The Problem With Top 10 Best Book Listicles

Something I struggle with as an independent author is the juxtaposition between book business online dynamics and the call of the artist. Essentially, I'm constantly torn between doing the business thing vs. doing the artist thing.

To get specific, many independent authors struggle with PR and reach. For this reason, we must rank online all by ourselves with no support. Neat, huh? You do that with search engine optimization, reader keywords and targeting consumer needs with op-eds. But this is painfully boring.

It's not interesting for those of us who enjoy writing-as-art to pen articles like "The Top 10 Sci-Fi Books of The Past Decade" or "Looking For A Good Book? Try These 5 Bestsellers." Sure, they're effective for business KPIs, Google likes them and readers do too. But they're about as fun as anal anarchy. Which is to say, not fun for most people (I'm not here to yuck anyone's yum).

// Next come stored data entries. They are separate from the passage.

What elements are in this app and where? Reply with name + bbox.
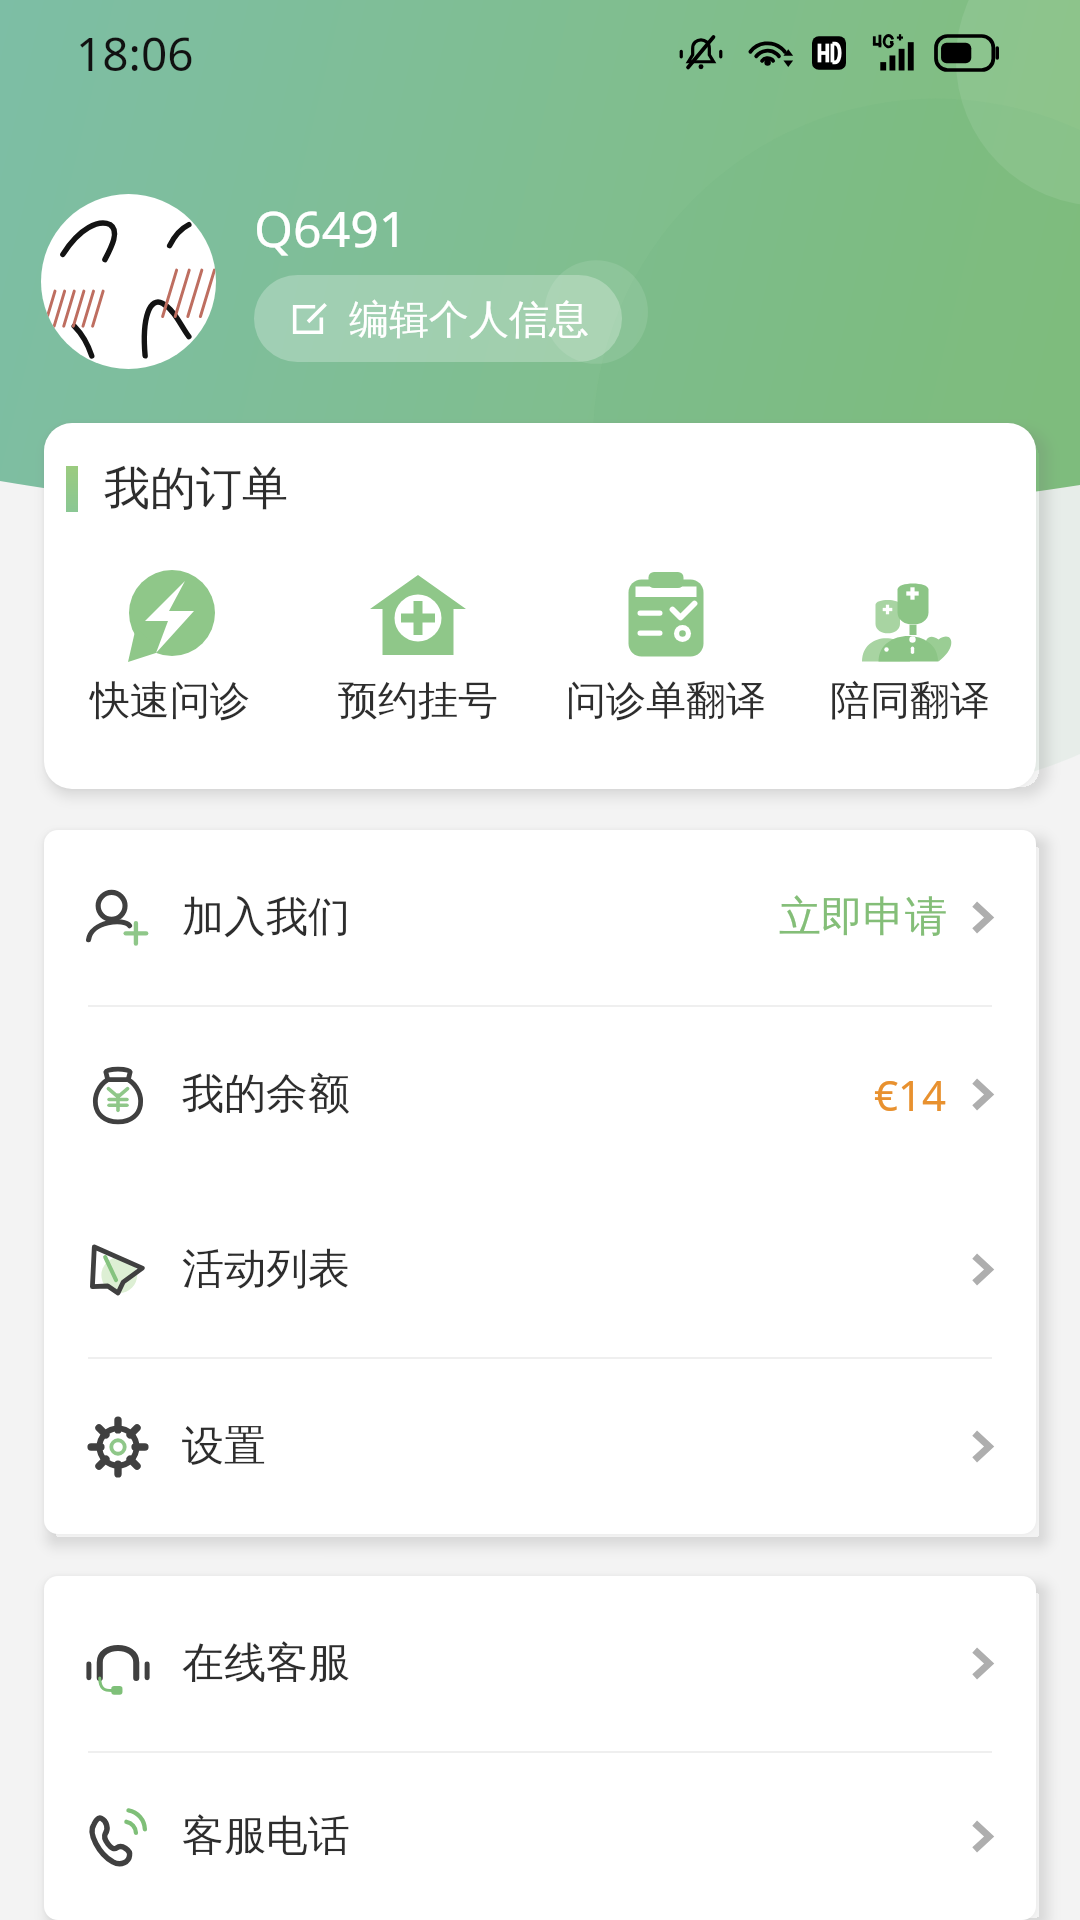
button[interactable]: Avatar xyxy=(41,194,216,369)
staticText: 客服电话 xyxy=(182,1810,350,1863)
staticText: 预约挂号 xyxy=(338,675,498,725)
staticText: 问诊单翻译 xyxy=(566,675,766,725)
staticText: 加入我们 xyxy=(182,891,350,944)
staticText: 18:06 xyxy=(76,22,194,85)
button[interactable]: 我的余额 xyxy=(44,1007,1036,1182)
staticText: Q6491 xyxy=(254,194,408,262)
button[interactable]: 客服电话 xyxy=(44,1753,1036,1920)
button[interactable]: 在线客服 xyxy=(44,1576,1036,1751)
staticText: 在线客服 xyxy=(182,1637,350,1690)
button[interactable]: 活动列表 xyxy=(44,1182,1036,1357)
staticText: 设置 xyxy=(182,1420,266,1473)
button[interactable]: 设置 xyxy=(44,1359,1036,1534)
staticText: 立即申请 xyxy=(779,891,947,944)
staticText: €14 xyxy=(874,1066,947,1123)
button[interactable]: 加入我们 xyxy=(44,830,1036,1005)
staticText: 编辑个人信息 xyxy=(349,294,589,344)
button[interactable]: 预约挂号 xyxy=(294,565,542,725)
staticText: 活动列表 xyxy=(182,1243,350,1296)
button[interactable]: 陪同翻译 xyxy=(790,565,1030,725)
button[interactable]: 编辑个人信息 xyxy=(254,275,622,362)
staticText: 陪同翻译 xyxy=(830,675,990,725)
button[interactable]: 快速问诊 xyxy=(46,565,294,725)
button[interactable]: 问诊单翻译 xyxy=(542,565,790,725)
staticText: 我的订单 xyxy=(104,460,288,518)
staticText: 快速问诊 xyxy=(90,675,250,725)
staticText: 我的余额 xyxy=(182,1068,350,1121)
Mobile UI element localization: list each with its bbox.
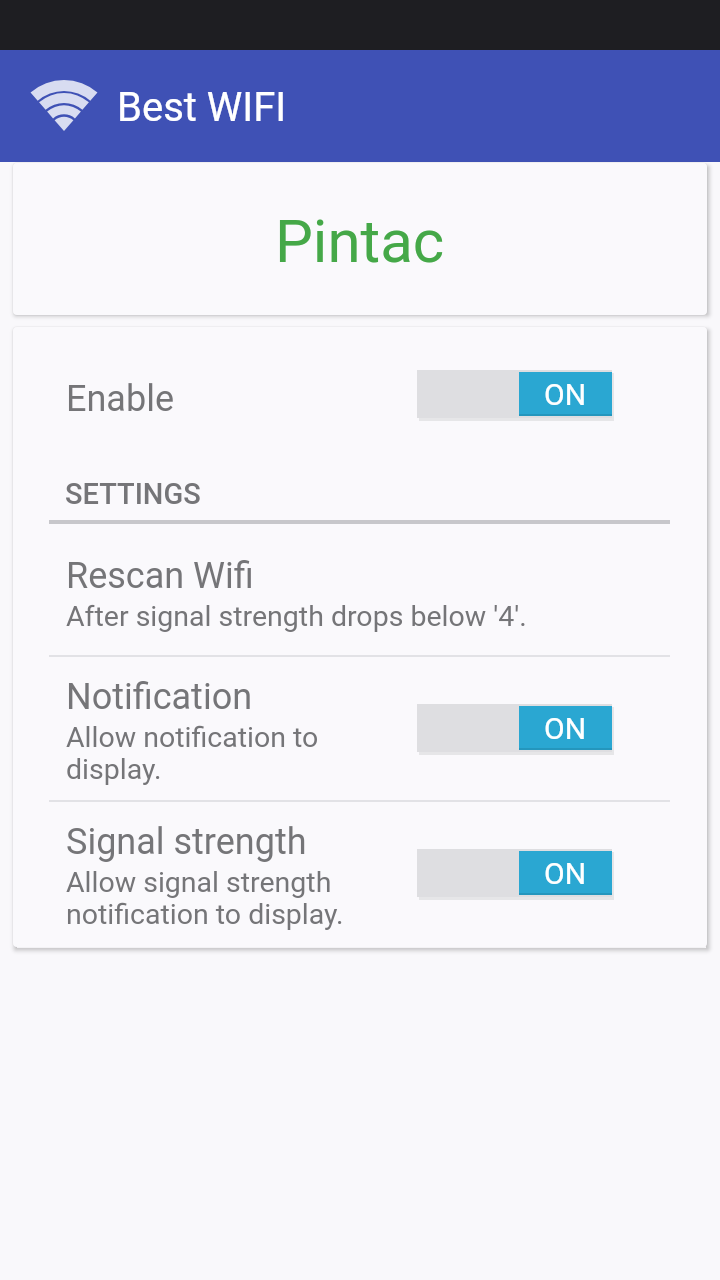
button[interactable]: Toggle (417, 704, 614, 756)
button[interactable]: Toggle (417, 849, 614, 901)
button[interactable]: Toggle (417, 370, 614, 422)
other: WiFi (31, 80, 97, 131)
staticText: Signal strength (66, 821, 307, 863)
staticText: Allow signal strength notification to di… (66, 866, 344, 930)
staticText: Allow notification to display. (66, 721, 319, 785)
button[interactable]: Notification (13, 665, 707, 810)
staticText: ON (544, 856, 587, 891)
staticText: Best WIFI (117, 84, 287, 131)
staticText: Rescan Wifi (66, 555, 254, 597)
staticText: ON (544, 711, 587, 746)
staticText: Notification (66, 676, 253, 718)
staticText: ON (544, 377, 587, 412)
staticText: Pintac (275, 206, 445, 276)
staticText: SETTINGS (65, 477, 201, 511)
button[interactable]: Enable (13, 367, 707, 431)
staticText: After signal strength drops below '4'. (66, 600, 527, 633)
staticText: Enable (66, 378, 174, 420)
button[interactable]: Signal strength (13, 810, 707, 947)
button[interactable]: Rescan Wifi (13, 547, 707, 659)
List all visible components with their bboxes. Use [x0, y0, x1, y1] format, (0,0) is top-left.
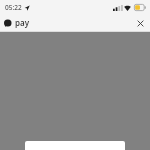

Moreover, author-artists like me are picky. I don't have 10 science fiction books made in the past decade I'd recommend, let alone 5 new titles. My book recommendations? Live in 1867, 1973, 1997, 2008, some incredible indie books including ones that haven't been released yet (Dave! Natalie!), only 1 blockbuster title, and gorgeous novel trad pub should've drenched in marketing money, but didn't.

Ultimately, the issue with Best Book Listicles is that the marketing angle is obvious, they're boring to write, and when you know why they're written, they're even more boring to read. Fun!

How Do You Solve The Top 10 Best Book Listicles Problem?

There are four solutions that can temper the dissonance between Effective Book Business Move and Interesting Artist Move. Just like life, all of them come with pleasures and pains. Pleasures like a field of wildflowers, and pains like a boring person installing yet another Walmart directly on top of said field, killing everything good, pure and beautiful on God's green earth. This is fun. 

First, you can write your real book recommendations instead of suctioning onto trendy titles you definitely didn't read all for the love of SEO. Secondly, you can write blog novellas based on keywords. Both these options come with issues.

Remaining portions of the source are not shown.